A modernist, Wolf has designed nearly 300 understated, elegant structures, including the NationsBank Florida Headquarters (now owned by Bank of America) in Tampa and the Mecklenburg County Courthouse in Charlotte, NC. His work has earned him five American Institute of Architects (AIA) National Honor Awards, considered the nation’s highest honor for architectural excellence, and more than 30 regional and state AIA honors.
Currently, two of Wolf’s parking-garage designs are displayed in the National Building Museum’s “House of Cars: Innovation and the Parking Garage” exhibit, which runs through July 11, 2010. His Mickey and Friends Parking Structure at Disneyland in Anaheim, CA, holds 10,500 cars and is longer than New York’s Chrysler Building is tall. The design for the UCSD Revelle Parking Structure is an enormous circular urn that appears to recede from the viewer from every vantage point.

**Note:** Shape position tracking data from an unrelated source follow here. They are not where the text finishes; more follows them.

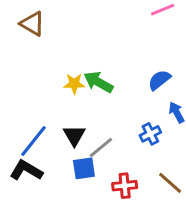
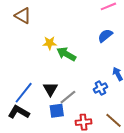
blue semicircle: (159, 80) -> (105, 36), moved
yellow star: (74, 84) -> (50, 43), moved

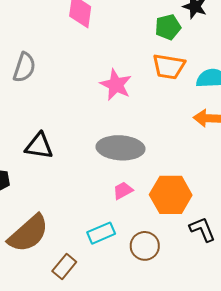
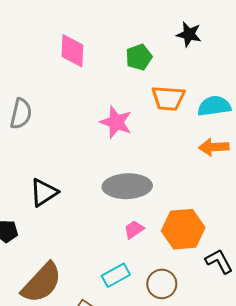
green pentagon: (168, 27) -> (139, 57), moved
black triangle: (39, 146) -> (44, 193), turned -36

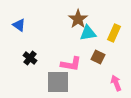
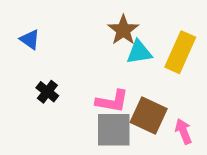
yellow rectangle: (114, 33) -> (180, 52), size x1.4
brown square: (98, 57) -> (149, 115), moved, size x1.6
gray square: (58, 82) -> (114, 130), moved

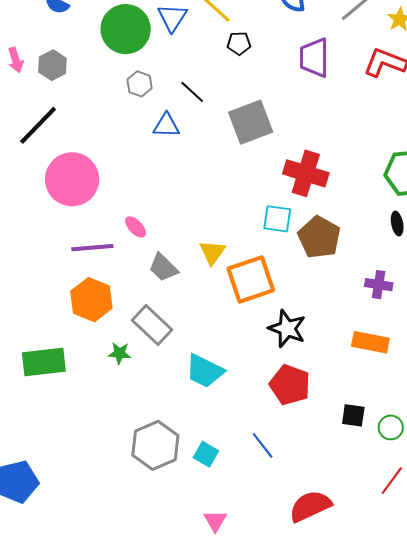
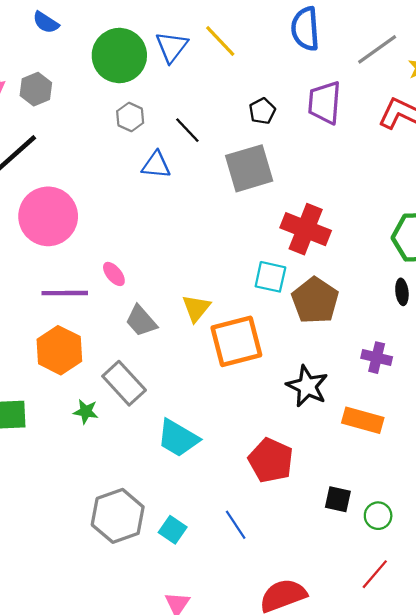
black pentagon: (239, 43) -> (262, 111), moved, turned -30
black star: (287, 329) -> (307, 386), moved

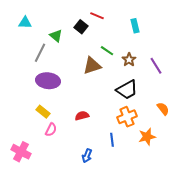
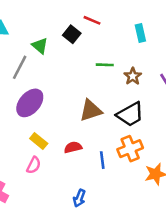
green line: (107, 51) -> (105, 65), turned -32
brown triangle: (92, 66) -> (91, 111), moved
purple ellipse: (48, 81) -> (30, 103), turned -55
yellow rectangle: (43, 112) -> (39, 141), moved
blue line: (112, 140) -> (102, 160), moved

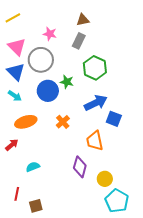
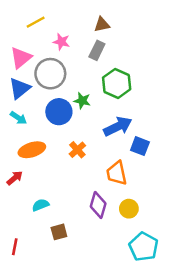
yellow line: (13, 18) -> (36, 22), moved
pink triangle: (17, 47) -> (21, 58), turned 36
blue triangle: (16, 72) -> (20, 88), turned 36
yellow circle: (105, 179) -> (129, 209), moved
red line: (17, 194) -> (15, 247), moved
brown square: (36, 206) -> (59, 232), moved

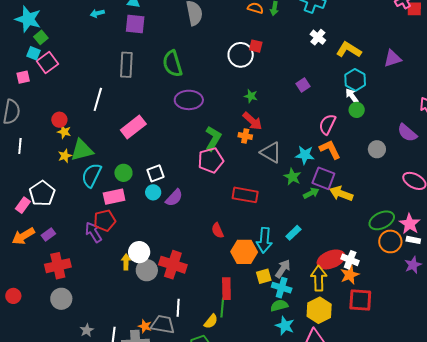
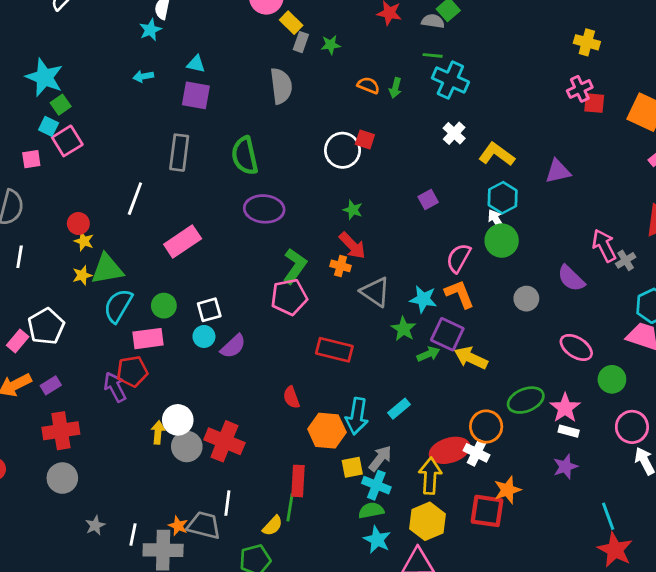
green circle: (357, 110) -> (502, 241), size x1.5
orange circle: (390, 241) -> (486, 426), moved
orange star: (350, 275) -> (508, 490), moved

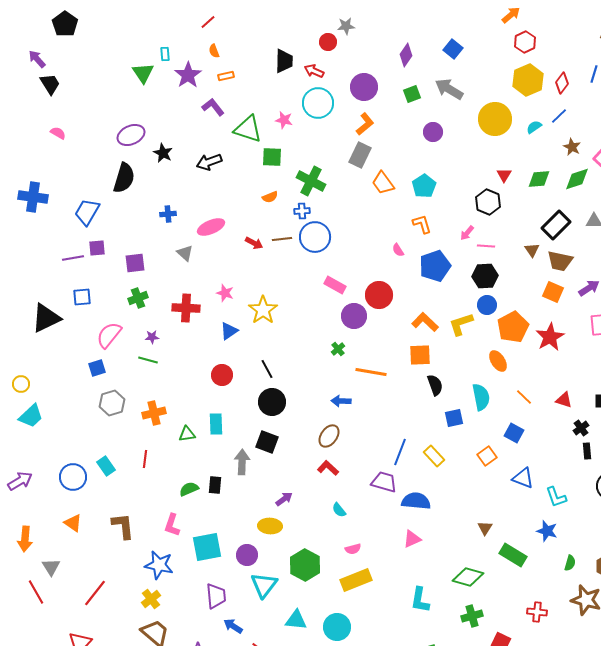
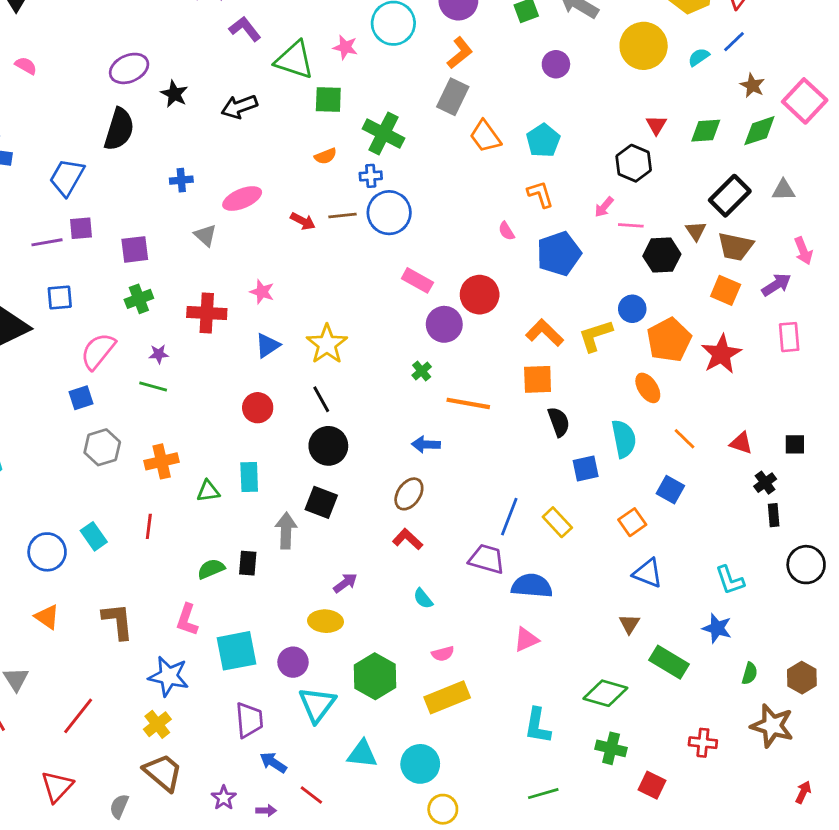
black hexagon: (485, 276) -> (662, 255), moved
yellow star: (263, 310) -> (327, 344), moved
blue triangle: (523, 478) -> (648, 573), moved
green cross: (472, 616) -> (611, 748), turned 30

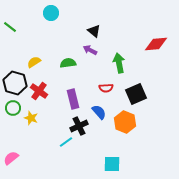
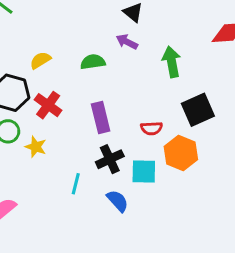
red semicircle: (106, 88) -> (152, 128), moved
blue semicircle: (99, 112) -> (118, 201), moved
cyan line: (66, 142) -> (76, 184), moved, turned -40
cyan square: (112, 164) -> (144, 172), moved

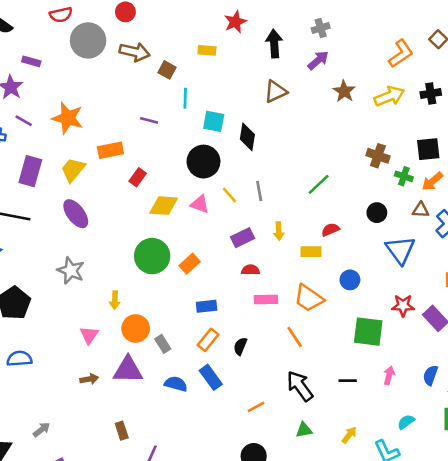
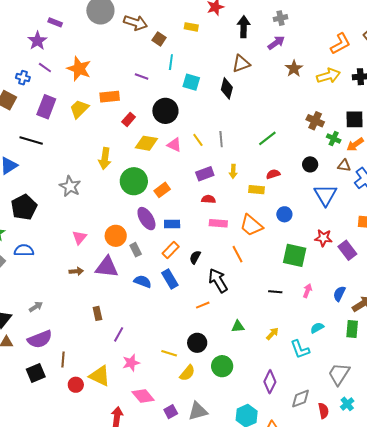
black diamond: (247, 137) -> (227, 88), moved
black circle: (203, 162) -> (165, 111), moved
purple ellipse: (76, 214) -> (146, 219), moved
yellow arrow: (115, 300) -> (105, 158), moved, size x1.5
black arrow: (300, 386) -> (218, 280), moved

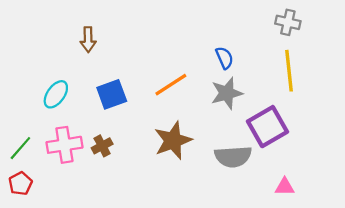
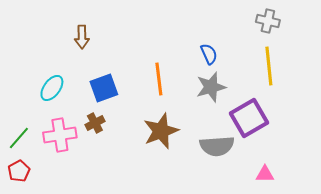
orange line: (171, 85) -> (159, 79), turned -64
brown cross: (102, 146) -> (95, 123), moved

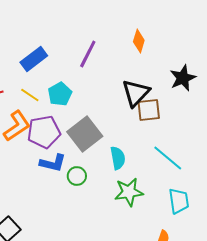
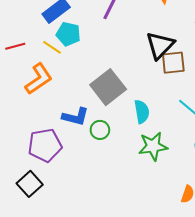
cyan pentagon: (60, 94) -> (68, 34), moved, turned -30
purple pentagon: (44, 132) -> (45, 145), moved

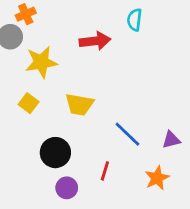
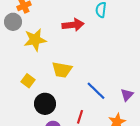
yellow square: (29, 103) -> (28, 81), moved
purple triangle: (171, 140) -> (127, 95), turned -32

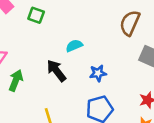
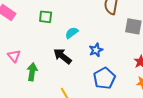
green square: (36, 15) -> (46, 17), moved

Wolf received his bachelor’s degree from Georgia Tech and entered MIT for an additional year and a half of study to earn his bachelor of architecture degree. “MIT was a place where I could find out who I was instead of being an imitation of someone else,” he says. After graduation, he worked at Skidmore, Owings, and Merrill in New York, served in the National Guard in Germany, and opened his own firm, Wolf Architecture, in North Carolina. After a few years, he decided to return to New York, where he stayed for 21 years. He then moved to California, where he now lives in Malibu. He has four adult children.
In all his projects, he believes in evolving as an individual and an architect. “I think the greatest challenge,” he says, “is to remember that architecturally, when you’re quoting yourself, you’re in trouble.”